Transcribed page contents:
Content starts

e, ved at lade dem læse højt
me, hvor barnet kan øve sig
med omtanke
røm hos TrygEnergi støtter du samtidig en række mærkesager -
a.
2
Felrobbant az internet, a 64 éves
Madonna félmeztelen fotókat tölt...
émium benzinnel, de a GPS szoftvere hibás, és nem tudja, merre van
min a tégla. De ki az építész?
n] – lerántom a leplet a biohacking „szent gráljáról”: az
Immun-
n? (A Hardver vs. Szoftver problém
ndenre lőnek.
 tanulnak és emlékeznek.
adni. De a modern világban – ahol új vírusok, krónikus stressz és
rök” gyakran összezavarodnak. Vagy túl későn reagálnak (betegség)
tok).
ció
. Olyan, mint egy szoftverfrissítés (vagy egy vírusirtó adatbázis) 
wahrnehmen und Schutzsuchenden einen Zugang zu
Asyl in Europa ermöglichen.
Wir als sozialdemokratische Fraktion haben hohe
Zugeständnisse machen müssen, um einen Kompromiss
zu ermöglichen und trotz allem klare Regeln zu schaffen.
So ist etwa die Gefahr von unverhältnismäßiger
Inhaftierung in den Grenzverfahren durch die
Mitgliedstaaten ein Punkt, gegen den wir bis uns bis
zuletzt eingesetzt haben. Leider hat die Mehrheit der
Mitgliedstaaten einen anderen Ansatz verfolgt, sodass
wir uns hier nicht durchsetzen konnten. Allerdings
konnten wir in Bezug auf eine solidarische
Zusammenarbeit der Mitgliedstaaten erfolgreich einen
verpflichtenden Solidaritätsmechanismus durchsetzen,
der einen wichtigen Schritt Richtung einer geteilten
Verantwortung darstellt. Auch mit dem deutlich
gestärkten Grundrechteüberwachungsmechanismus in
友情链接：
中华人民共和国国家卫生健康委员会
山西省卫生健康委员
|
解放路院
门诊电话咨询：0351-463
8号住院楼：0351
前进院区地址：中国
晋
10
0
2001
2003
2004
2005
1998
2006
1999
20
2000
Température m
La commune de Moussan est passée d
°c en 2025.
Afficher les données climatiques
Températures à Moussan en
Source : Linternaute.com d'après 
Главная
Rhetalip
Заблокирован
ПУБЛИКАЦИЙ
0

Content ends

All of the data must be returned exactly.

e, ved at lade dem læse højt
me, hvor barnet kan øve sig
med omtanke
røm hos TrygEnergi støtter du samtidig en række mærkesager -
a.
2
Felrobbant az internet, a 64 éves
Madonna félmeztelen fotókat tölt...
émium benzinnel, de a GPS szoftvere hibás, és nem tudja, merre van
min a tégla. De ki az építész?
n] – lerántom a leplet a biohacking „szent gráljáról”: az
Immun-
n? (A Hardver vs. Szoftver problém
ndenre lőnek.
 tanulnak és emlékeznek.
adni. De a modern világban – ahol új vírusok, krónikus stressz és
rök” gyakran összezavarodnak. Vagy túl későn reagálnak (betegség)
tok).
ció
. Olyan, mint egy szoftverfrissítés (vagy egy vírusirtó adatbázis) 
wahrnehmen und Schutzsuchenden einen Zugang zu
Asyl in Europa ermöglichen.
Wir als sozialdemokratische Fraktion haben hohe
Zugeständnisse machen müssen, um einen Kompromiss
zu ermöglichen und trotz allem klare Regeln zu schaffen.
So ist etwa die Gefahr von unverhältnismäßiger
Inhaftierung in den Grenzverfahren durch die
Mitgliedstaaten ein Punkt, gegen den wir bis uns bis
zuletzt eingesetzt haben. Leider hat die Mehrheit der
Mitgliedstaaten einen anderen Ansatz verfolgt, sodass
wir uns hier nicht durchsetzen konnten. Allerdings
konnten wir in Bezug auf eine solidarische
Zusammenarbeit der Mitgliedstaaten erfolgreich einen
verpflichtenden Solidaritätsmechanismus durchsetzen,
der einen wichtigen Schritt Richtung einer geteilten
Verantwortung darstellt. Auch mit dem deutlich
gestärkten Grundrechteüberwachungsmechanismus in
友情链接：
中华人民共和国国家卫生健康委员会
山西省卫生健康委员
|
解放路院
门诊电话咨询：0351-463
8号住院楼：0351
前进院区地址：中国
晋
10
0
2001
2003
2004
2005
1998
2006
1999
20
2000
Température m
La commune de Moussan est passée d
°c en 2025.
Afficher les données climatiques
Températures à Moussan en
Source : Linternaute.com d'après 
Главная
Rhetalip
Заблокирован
ПУБЛИКАЦИЙ
0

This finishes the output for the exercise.